Foster also notes that being tired often fuels stress which can result in weakened immune systems (risky business during COVID-19). Plus, it can also be linked to mental health problems.
So what should you do?
Sleep more! This may seem like the obvious answer, but is not necessarily true. Everyone requires different amounts of sleep. So the solution is: know WHEN to sleep! And listen to your body.
According to Dr Michael Breus (a clinical psychologist and Diplomate of the American Board of Sleep Medicine and a Fellow of The American Academy of Sleep Medicine) people have 4 different chronotypes that govern their sleep cycles.
This then affects when we are our most effective, working selves. So when you work, should be centred around when you sleep.
But first, a brief explanation as to what chronotypes are:
Dr Breus explains that your chronotype is a classification of your genetic propensity to sleep at certain times. So essentially, your genetic make-up influences when you sleep best.
This is controlled by the PER3 gene. (More information on how circadian rhythms and chronotypes work together can be accessed at: amerisleep)
So, are you a Dolphin, a Lion, a Bear or a Wolf?
No, this isn’t about your favourite animal; it’s about what type of chronotype you are. Dr Beus breaks it down into 4 categories he created, like this:
Dolphins are the light sleepers and are sensitive to noise.
Lions are your natural early risers (the morning people).
Bears energy levels coincide with the sun.
Wolves are your natural ‘night owls’- sleeping and rising later.
You may have been able to identify who are immediately. If not, you can take the quiz at: thepowerofwhenquiz. It also provides extra insights.
So what should you take from this?
Try and arrange your peak study hours when you feel most energised and you may find that your productivity amplifies. (e.g. early risers you would be less effective cramming late at night).

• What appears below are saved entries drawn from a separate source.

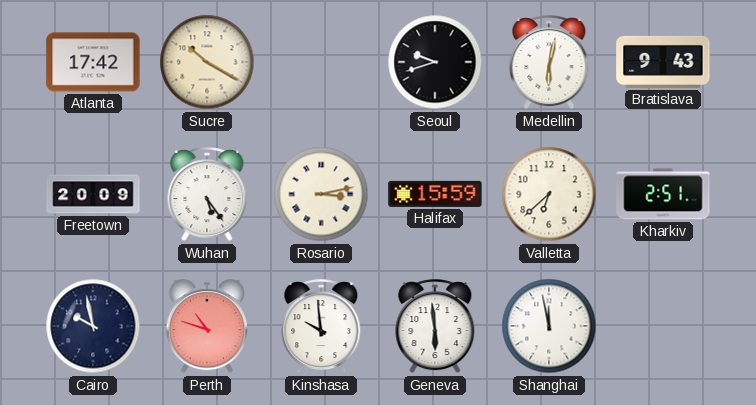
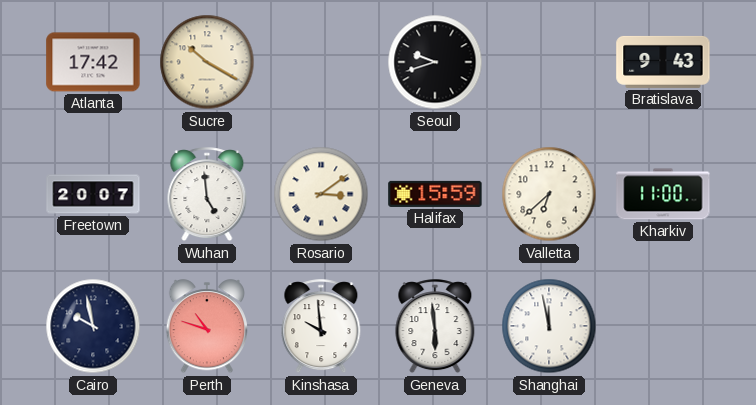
Medellin: 6:02 -> none
Freetown: 20:09 -> 20:07
Wuhan: 5:24 -> 4:59
Rosario: 3:13 -> 3:09
Kharkiv: 2:51 -> 11:00
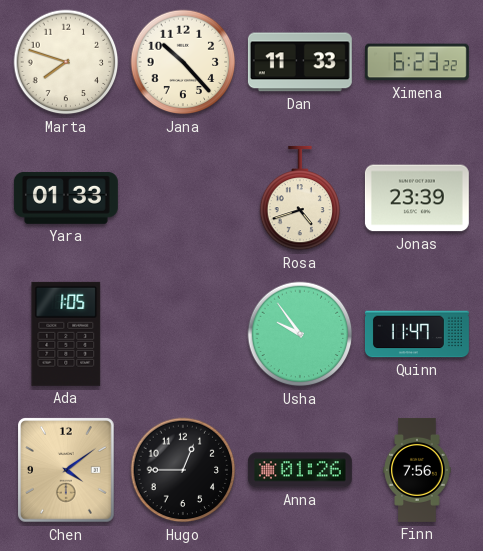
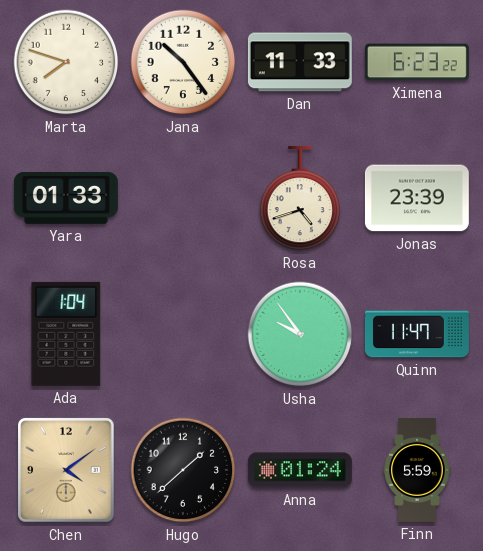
Jana: 10:23 -> 10:24
Ada: 1:05 -> 1:04
Hugo: 12:45 -> 1:38
Anna: 01:26 -> 01:24
Finn: 7:56 -> 5:59
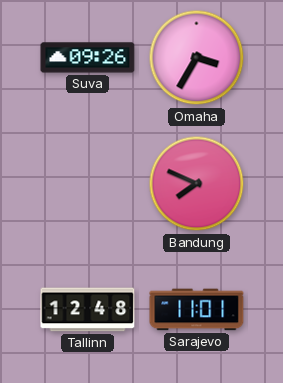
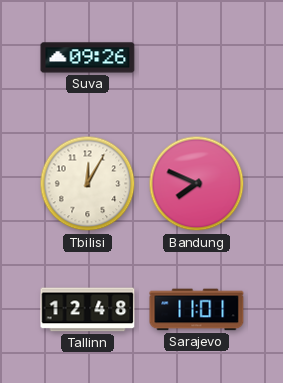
Omaha: 3:35 -> none
Tbilisi: none -> 12:05
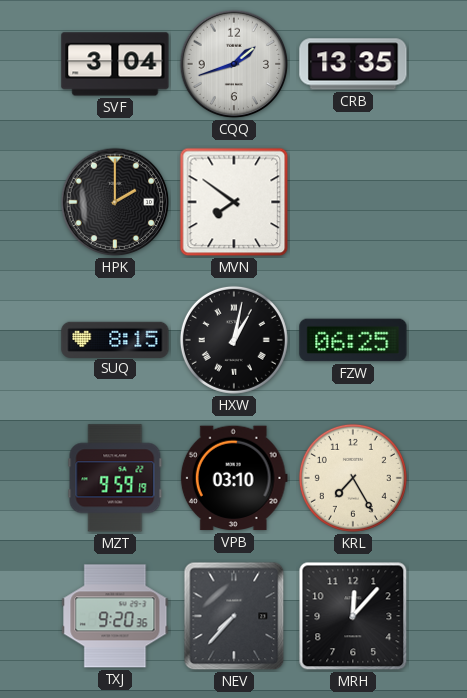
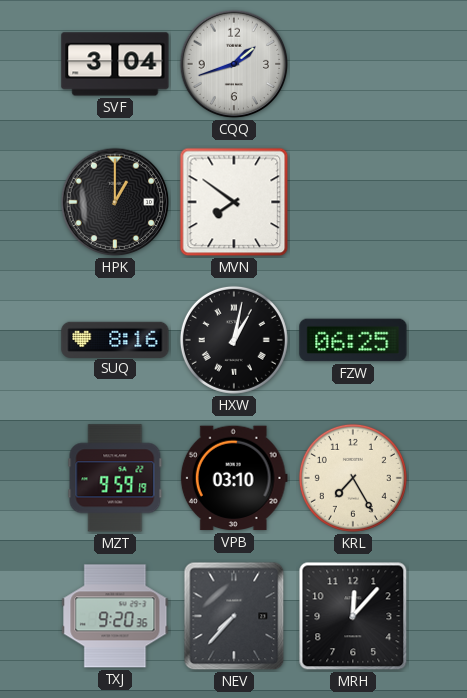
CRB: 13:35 -> none
HPK: 2:00 -> 1:00
SUQ: 8:15 -> 8:16
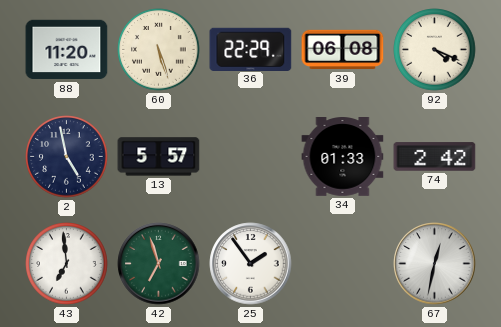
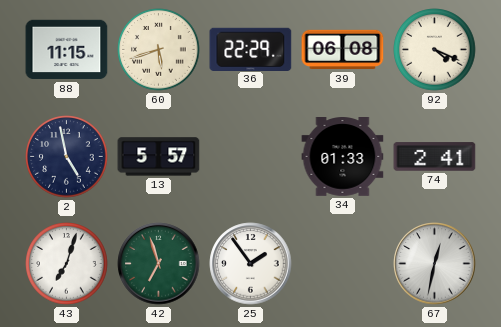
88: 11:20 -> 11:15
60: 5:27 -> 5:42
74: 2:42 -> 2:41
43: 6:59 -> 7:03
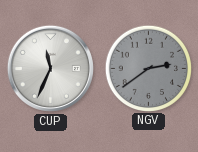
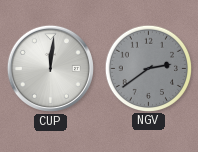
CUP: 11:34 -> 12:01
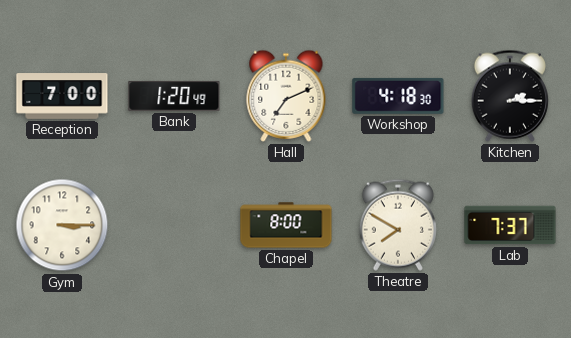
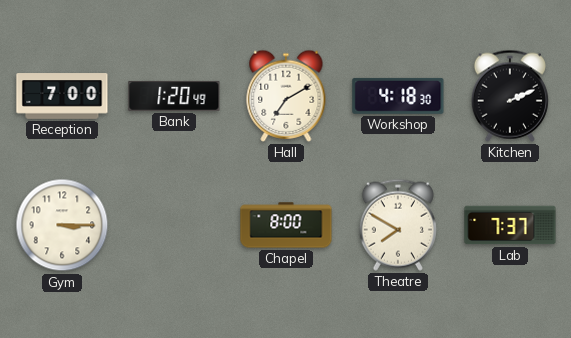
Hall: 7:11 -> 7:10
Kitchen: 2:15 -> 2:11
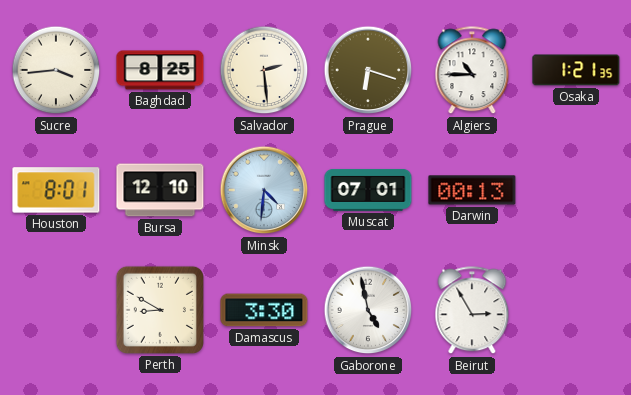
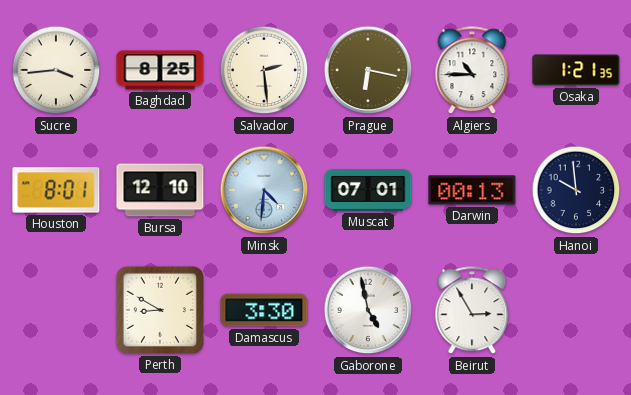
Prague: 6:18 -> 6:17
Hanoi: none -> 9:59
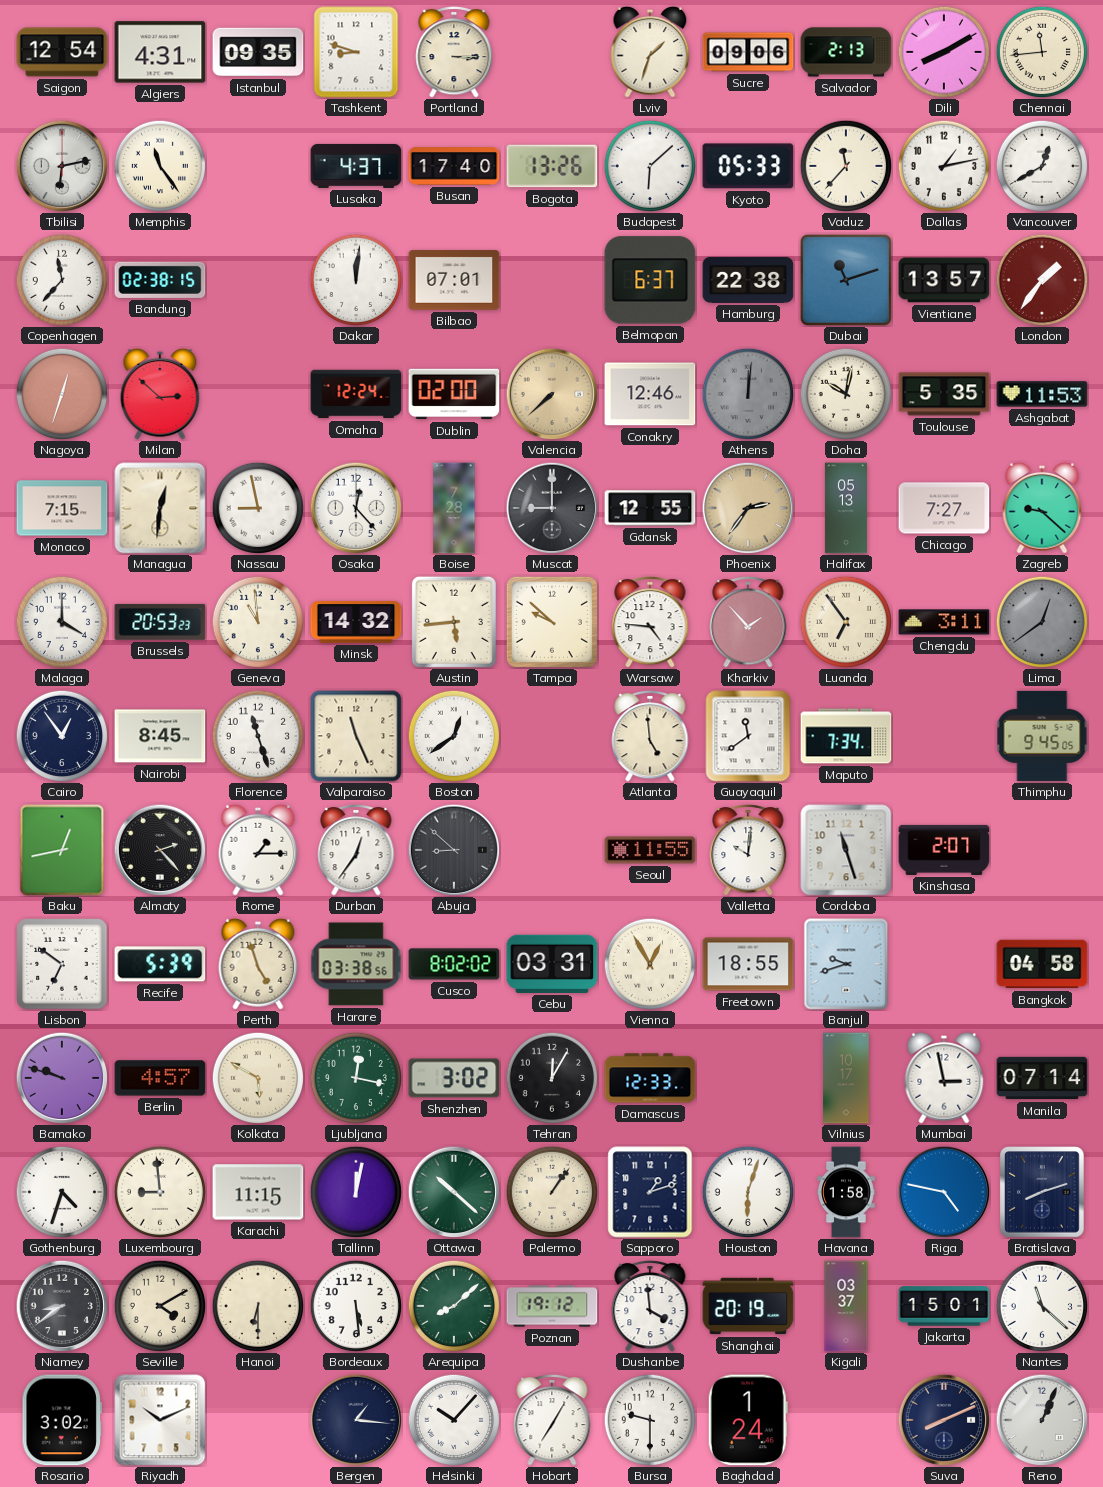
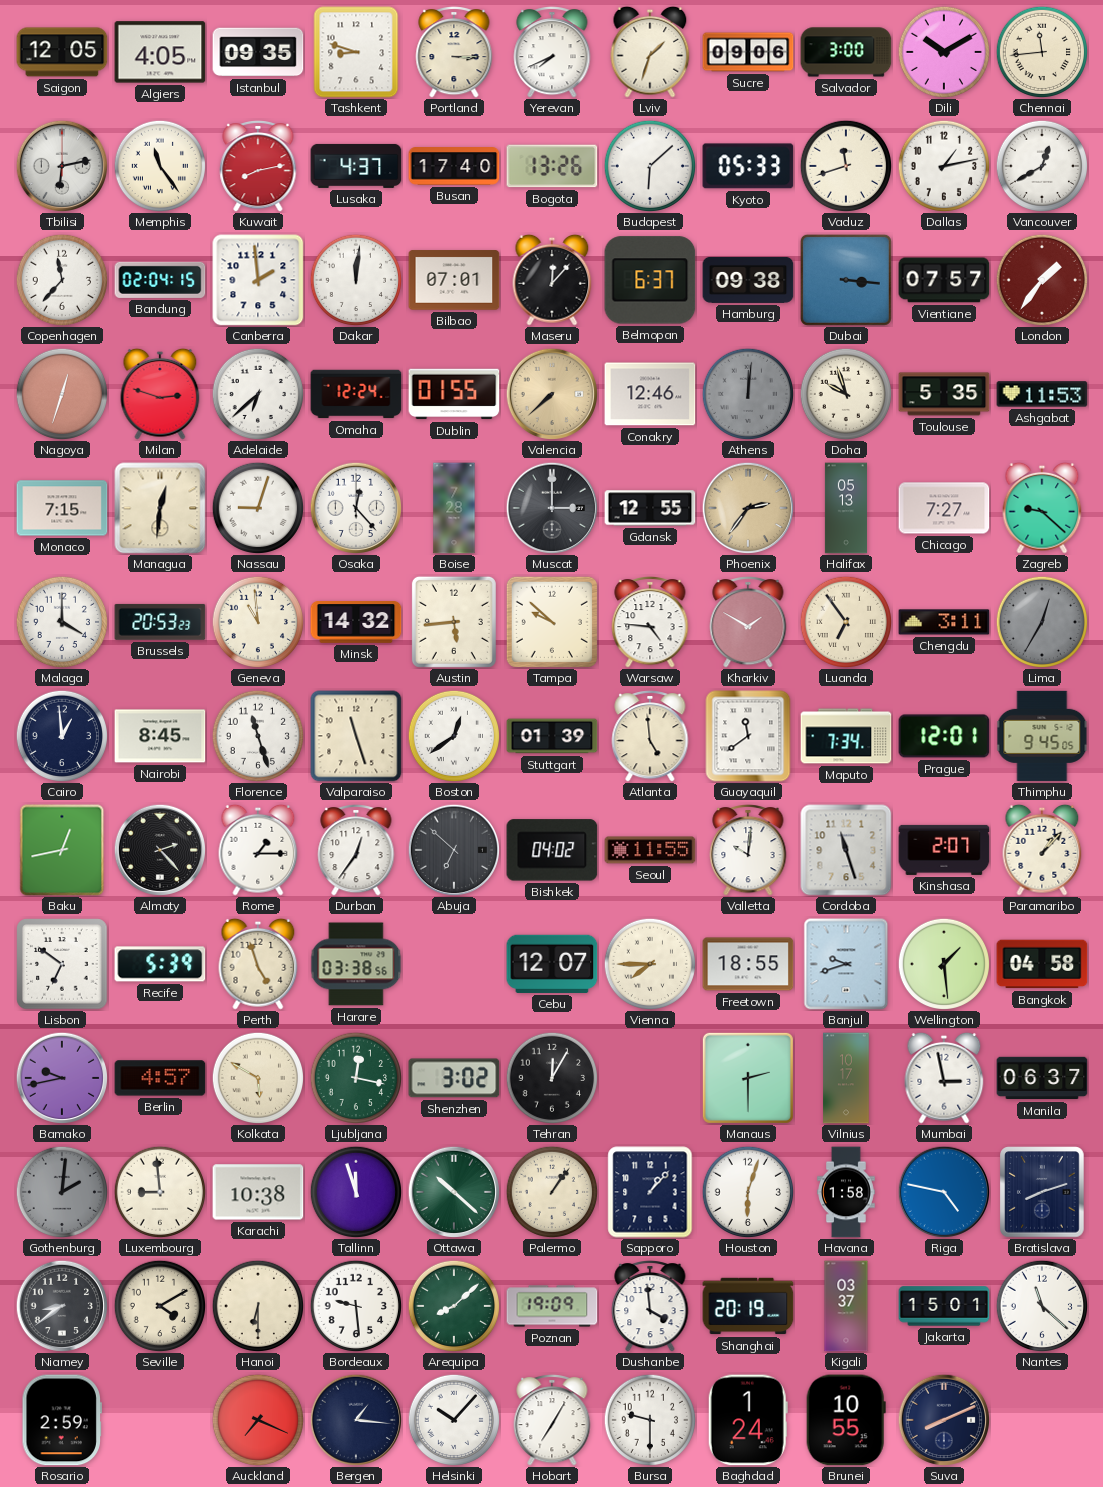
Saigon: 12:54 -> 12:05
Algiers: 4:31 -> 4:05
Yerevan: none -> 7:41
Salvador: 2:13 -> 3:00
Dili: 8:10 -> 10:10
Kuwait: none -> 8:13
Vaduz: 11:37 -> 11:42
Bandung: 02:38 -> 02:04
Canberra: none -> 1:59
Maseru: none -> 12:07
Hamburg: 22:38 -> 09:38
Dubai: 11:12 -> 3:16
Vientiane: 13:57 -> 07:57
Milan: 2:52 -> 2:48
Adelaide: none -> 6:38
Dublin: 02:00 -> 01:55
Doha: 10:02 -> 9:57
Nassau: 8:58 -> 9:03
Muscat: 9:00 -> 3:00
Kharkiv: 1:53 -> 1:50
Lima: 12:39 -> 12:35
Cairo: 12:54 -> 12:59
Valparaiso: 11:26 -> 11:27
Stuttgart: none -> 01:39
Prague: none -> 12:01
Abuja: 8:52 -> 6:52
Bishkek: none -> 04:02
Paramaribo: none -> 1:07
Cusco: 8:02 -> none
Cebu: 03:31 -> 12:07
Vienna: 12:55 -> 7:45
Wellington: none -> 1:29
Bamako: 9:48 -> 9:43
Damascus: 12:33 -> none
Manaus: none -> 2:30
Manila: 07:14 -> 06:37
Gothenburg: 4:33 -> 2:01
Gothenburg dial: white -> grey
Karachi: 11:15 -> 10:38
Tallinn: 12:02 -> 11:57
Sapporo: 1:12 -> 1:07
Bordeaux: 5:29 -> 9:29
Poznan: 19:12 -> 19:09
Rosario: 3:02 -> 2:59
Riyadh: 10:11 -> none
Auckland: none -> 7:19
Brunei: none -> 10:55
Reno: 1:04 -> none
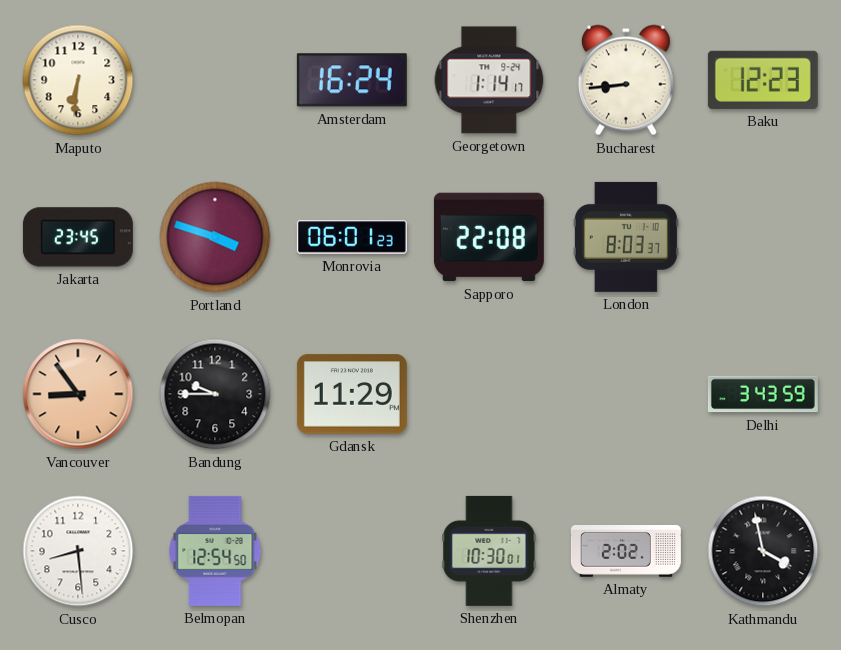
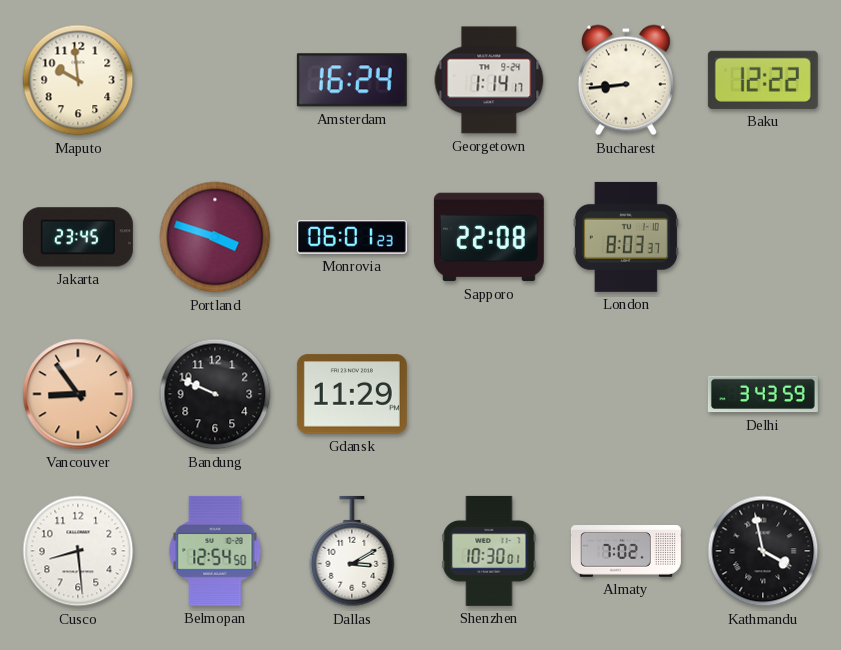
Maputo: 6:31 -> 9:59
Baku: 12:23 -> 12:22
Bandung: 9:45 -> 9:49
Dallas: none -> 3:10
Almaty: 2:02 -> 7:02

Arrange your sleep schedule (sleeping and waking times) around this period of productivity.
Organise lessons with 123tutors during these periods of productivity.
But I know what the 'night owls' or wolves are thinking…
Society’s schedules often dictate when students must work and perform their best and be up in the morning. So you will have towork around this.
Marygrace Taylor, a health and wellness writer, has great recommendations on how to do this at: amerisleep
So, by sticking to a schedule you can train your body to adapt to the demands of your day, be your most productive and energised self.